Key Responsibilities
Model Deployment & Operationalisation
- Design, implement, and manage production-grade ML pipelines for model training, validation, deployment, and monitoring.
- Develop scalable, automated workflows using tools such as SageMaker, MLflow, Airflow, or Kubeflow.
- Convert and optimise trained models for efficient inference using TensorRT, TorchScript, ONNX, or similar deployment frameworks.
- Deploy models across cloud and hybrid environments, ensuring high availability and efficient resource utilisation.
Data Pipelines & Infrastructure
- Develop and maintain robust data ingestion and transformation pipelines for time-series and real-time data.
- Optimise data workflows to ensure reproducibility, consistency, and low-latency model inference.
- Collaborate with cloud engineers to integrate ML workflows with AWS services and internal APIs.
Monitoring, Observability & Model Governance
- Implement monitoring systems to track model drift, data quality, and performance degradation.
- Contribute to the establishment of model governance practices, versioning strategies, and auditability mechanisms.
- Build dashboards and tools for operational insights, enabling transparent and reliable model lifecycle management.
Collaboration & Technical Guidance
- Work closely with data scientists to transition research models into production-ready solutions.
- Support backend and DevOps teams in integrating ML components into broader system architectures.
- Contribute to technical design discussions and long-term planning for SMPnet’s data and ML platforms.
- Continuous Improvement
- Research and adopt state-of-the-art techniques, tools, and technologies to enhance ML reliability and automation.
- Introduce best practices for CI/CD in ML environments, including automated testing, validation, and retraining.
- Champion efficiency, documentation, security, and quality within ML-related development processes.
Requirements
- Bachelor’s or Master’s degree in Computer Science, Engineering, Data Science, or a related field.
- 2–4 years of hands-on experience building and deploying machine learning systems into production.
- Strong proficiency in Python, including ML and data engineering libraries.

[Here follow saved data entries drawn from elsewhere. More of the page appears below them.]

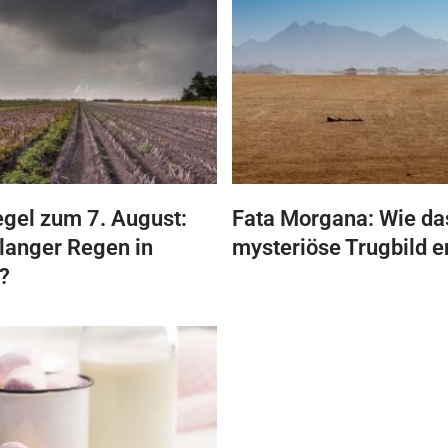
gel zum 7. August:
Fata Morgana: Wie da
 langer Regen in
mysteriöse Trugbild e
?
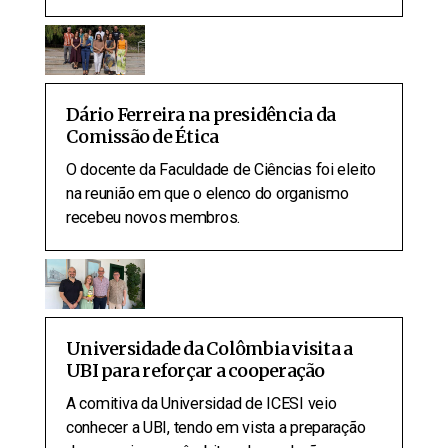
Dário Ferreira na presidência da
Comissão de Ética
O docente da Faculdade de Ciências foi eleito
na reunião em que o elenco do organismo
recebeu novos membros.
Universidade da Colômbia visita a
UBI para reforçar a cooperação
A comitiva da Universidad de ICESI veio
conhecer a UBI, tendo em vista a preparação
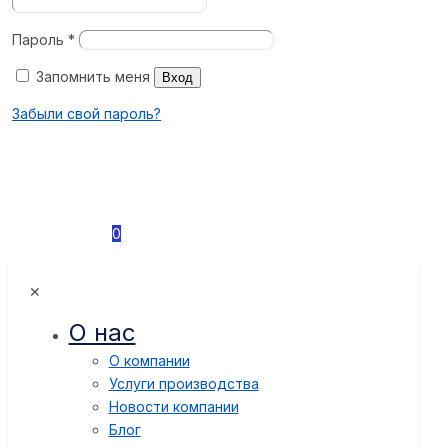
Пароль
*
Запомнить меня
Вход
Забыли свой пароль?
0
✕
О нас
О компании
Услуги производства
Новости компании
Блог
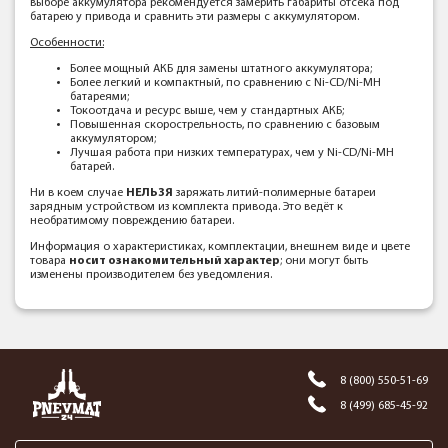
выборе аккумулятора рекомендуется замерить габариты отсека под
батарею у привода и сравнить эти размеры с аккумулятором.
Особенности:
Более мощный АКБ для замены штатного аккумулятора;
Более легкий и компактный, по сравнению с Ni-CD/Ni-MH
батареями;
Токоотдача и ресурс выше, чем у стандартных АКБ;
Повышенная скорострельность, по сравнению с базовым
аккумулятором;
Лучшая работа при низких температурах, чем у Ni-CD/Ni-MH
батарей.
Ни в коем случае
НЕЛЬЗЯ
заряжать литий-полимерные батареи
зарядным устройством из комплекта привода. Это ведёт к
необратимому повреждению батареи.
Информация о характеристиках, комплектации, внешнем виде и цвете
товара
носит ознакомительный характер
; они могут быть
изменены производителем без уведомления.
8 (800) 550-51-69
8 (499) 685-45-92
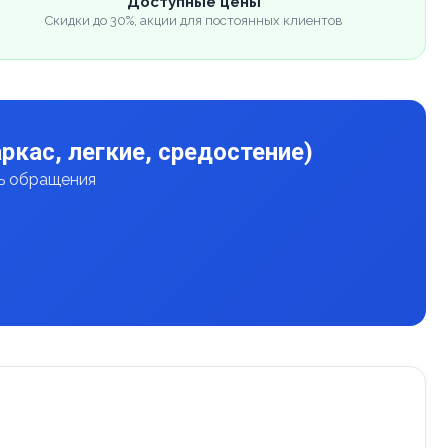
Доступные цены
Скидки до 30%, акции для постоянных клиентов
ркас, легкие, средостение)
нь обращения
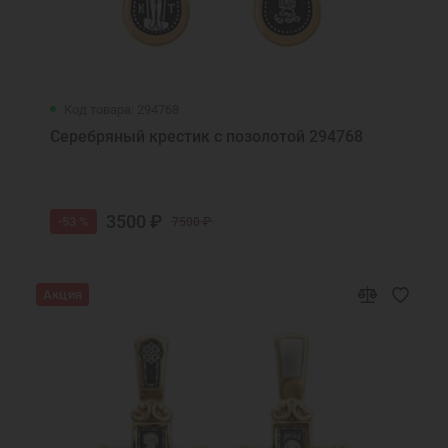
Код товара: 294768
Серебряный крестик с позолотой 294768
3500 ₽
-53 %
7500 ₽
Акция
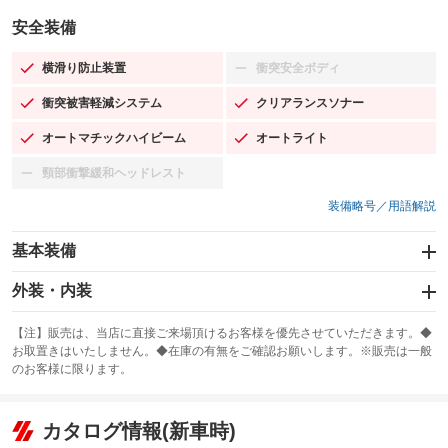
安全装備
横滑り防止装置
衝突安全ボディ
：装備あり
：装備なし
衝突被害軽減システム
クリアランスソナー
：装備あり
：装備あり
オートマチックハイビーム
オートライト
：装備あり
：装備あり
頸部衝撃緩和ヘッドレスト
：装備なし
装備略号／用語解説
基本装備
エアバッグ：運転席/助手席/サイド
外装・内装
：装備あり
スライドドア
カーナビ：HDDナビ
：装備なし
：装備あり
【注】販売は、当店に直接ご来場頂けるお客様を優先させていただきます。◆
お取置きはいたしません。◆在庫の有無をご確認お願いします。※販売は一般
サンルーフ
ABS
TV：フルセグ
：装備なし
：装備あり
：装備あり
のお客様に限ります。
エアコン
Wエアコン
オーディオ：ミュージックサーバー
：装備あり
：装備なし
：装備あり
リフトアップ
パワーステアリング
カタログ情報(新車時)
ビジュアル
：装備なし
：装備あり
：装備なし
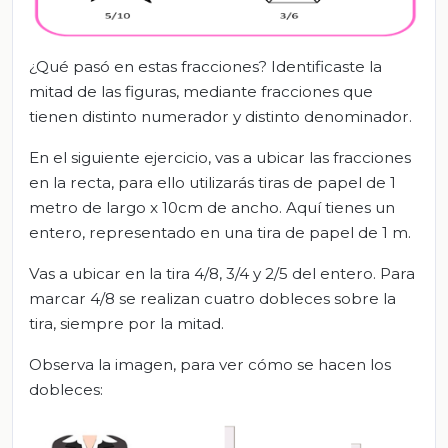
¿Qué pasó en estas fracciones? Identificaste la
mitad de las figuras, mediante fracciones que
tienen distinto numerador y distinto denominador.
En el siguiente ejercicio, vas a ubicar las fracciones
en la recta, para ello utilizarás tiras de papel de 1
metro de largo x 10cm de ancho. Aquí tienes un
entero, representado en una tira de papel de 1 m.
Vas a ubicar en la tira 4/8, 3/4 y 2/5 del entero. Para
marcar 4/8 se realizan cuatro dobleces sobre la
tira, siempre por la mitad.
Observa la imagen, para ver cómo se hacen los
dobleces:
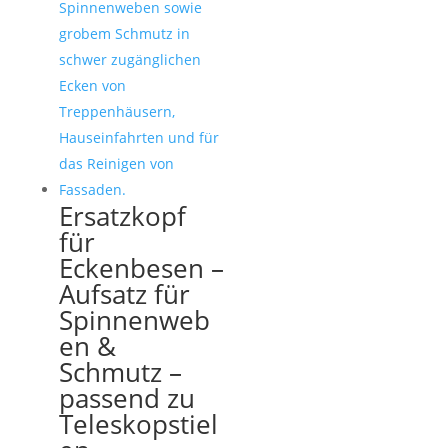
Ersatzkopf
für
Eckenbesen –
Aufsatz für
Spinnenweb
en &
Schmutz –
passend zu
Teleskopstiel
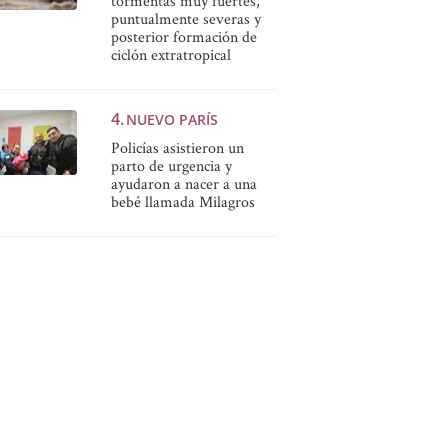
tormentas muy fuertes,
puntualmente severas y
posterior formación de
ciclón extratropical
NUEVO PARÍS
Policías asistieron un
parto de urgencia y
ayudaron a nacer a una
bebé llamada Milagros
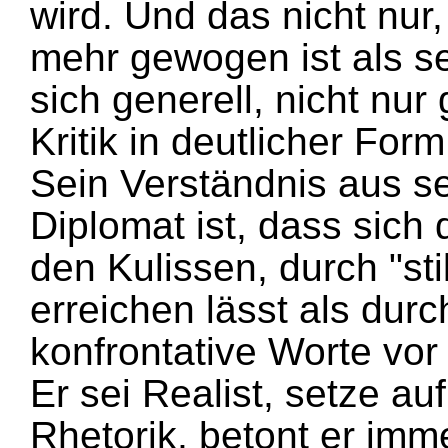
wird. Und das nicht nur
mehr gewogen ist als s
sich generell, nicht nu
Kritik in deutlicher Form
Sein Verständnis aus s
Diplomat ist, dass sich
den Kulissen, durch "sti
erreichen lässt als durc
konfrontative Worte vo
Er sei Realist, setze au
Rhetorik, betont er imm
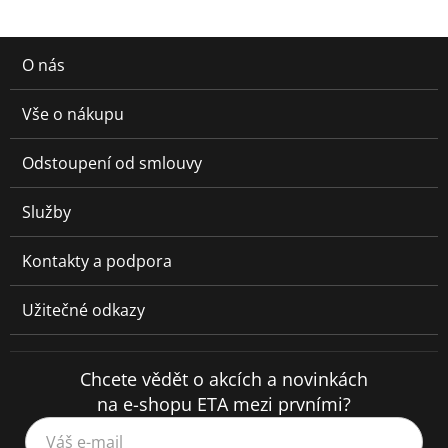
O nás
Vše o nákupu
Odstoupení od smlouvy
Služby
Kontakty a podpora
Užitečné odkazy
Chcete vědět o akcích a novinkách
na e-shopu ETA mezi prvními?
Váš e-mail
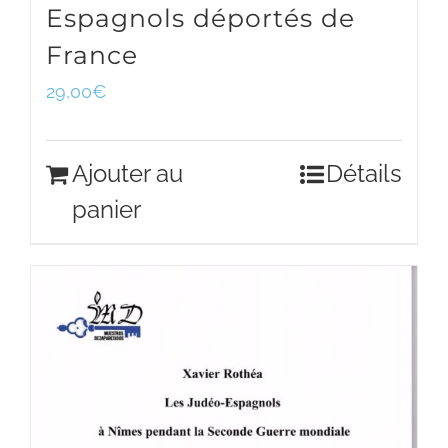
Espagnols déportés de
France
29,00
€
Ajouter au
Détails
panier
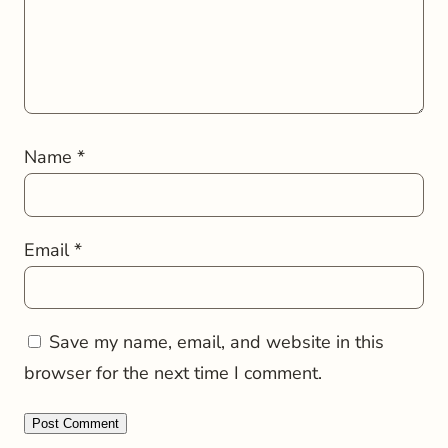
Name
*
Email
*
Save my name, email, and website in this
browser for the next time I comment.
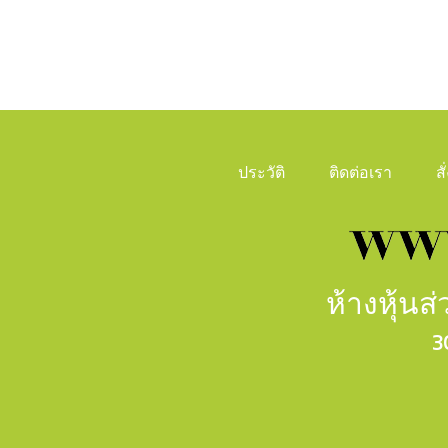
ประวัติ
ติดต่อเรา
ส
ห้างหุ้น
3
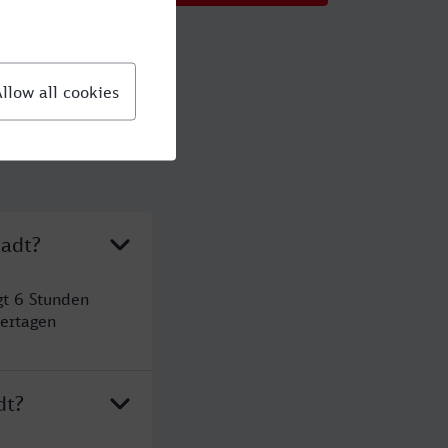
tadt?
gt 6 Stunden
ertagen
dt?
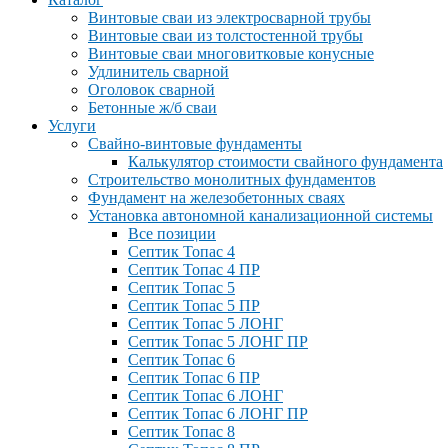
Винтовые сваи из электросварной трубы
Винтовые сваи из толстостенной трубы
Винтовые сваи многовитковые конусные
Удлинитель сварной
Оголовок сварной
Бетонные ж/б сваи
Услуги
Свайно-винтовые фундаменты
Калькулятор стоимости свайного фундамента
Строительство монолитных фундаментов
Фундамент на железобетонных сваях
Установка автономной канализационной системы
Все позиции
Септик Топас 4
Септик Топас 4 ПР
Септик Топас 5
Септик Топас 5 ПР
Септик Топас 5 ЛОНГ
Септик Топас 5 ЛОНГ ПР
Септик Топас 6
Септик Топас 6 ПР
Септик Топас 6 ЛОНГ
Септик Топас 6 ЛОНГ ПР
Септик Топас 8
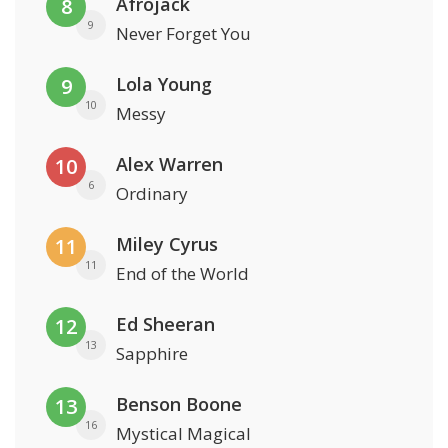
Afrojack
8
9
Never Forget You
Lola Young
9
10
Messy
Alex Warren
10
6
Ordinary
Miley Cyrus
11
11
End of the World
Ed Sheeran
12
13
Sapphire
Benson Boone
13
16
Mystical Magical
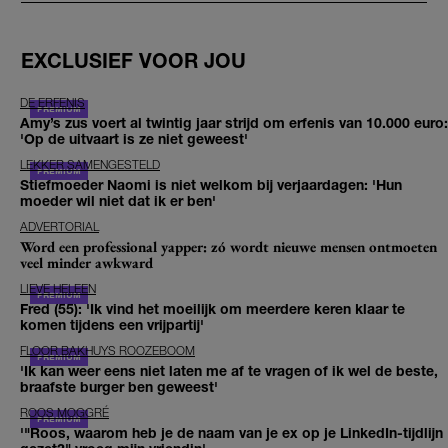
EXCLUSIEF VOOR JOU
DE ERFENIS
Amy’s zus voert al twintig jaar strijd om erfenis van 10.000 euro:
'Op de uitvaart is ze niet geweest'
LEKKER SAMENGESTELD
Stiefmoeder Naomi is niet welkom bij verjaardagen: 'Hun
moeder wil niet dat ik er ben'
ADVERTORIAL
Word een professional yapper: zó wordt nieuwe mensen ontmoeten
veel minder awkward
LIEVE HELEEN
Fred (55): 'Ik vind het moeilijk om meerdere keren klaar te
komen tijdens een vrijpartij'
FLOOR BAKHUYS ROOZEBOOM
'Ik kan weer eens niet laten me af te vragen of ik wel de beste,
braafste burger ben geweest'
ROOS MOGGRÉ
'"Roos, waarom heb je de naam van je ex op je LinkedIn-tijdlijn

- Experience with ML frameworks such as TensorFlow, PyTorch, and scikit-learn.
- Hands-on experience with AWS services relevant to ML (e.g., S3, Lambda, SageMaker, ECS).
- Solid understanding of data pre-processing, feature engineering, and evaluation techniques for time-series forecasting.
- Experience building automated pipelines and workflows (e.g., Airflow, Dagster, Prefect).
- Familiarity with Docker, containerisation, and Git-based workflows.
- Strong analytical skills and comfort working with real-time or high-volume time-series datasets.
- Excellent communication and collaboration skills in English.
What We Offer
- A full-time position with a competitive salary
- Benefits, including stock options, 28 days holidays (excluding statutory), private health insurance, €1000 one-off training budget for professional development and wellness.
- Flexible working hours with a focus on achieving a balanced work environment.
- A collaborative and innovative atmosphere with opportunities to impact the company’s direction and growth.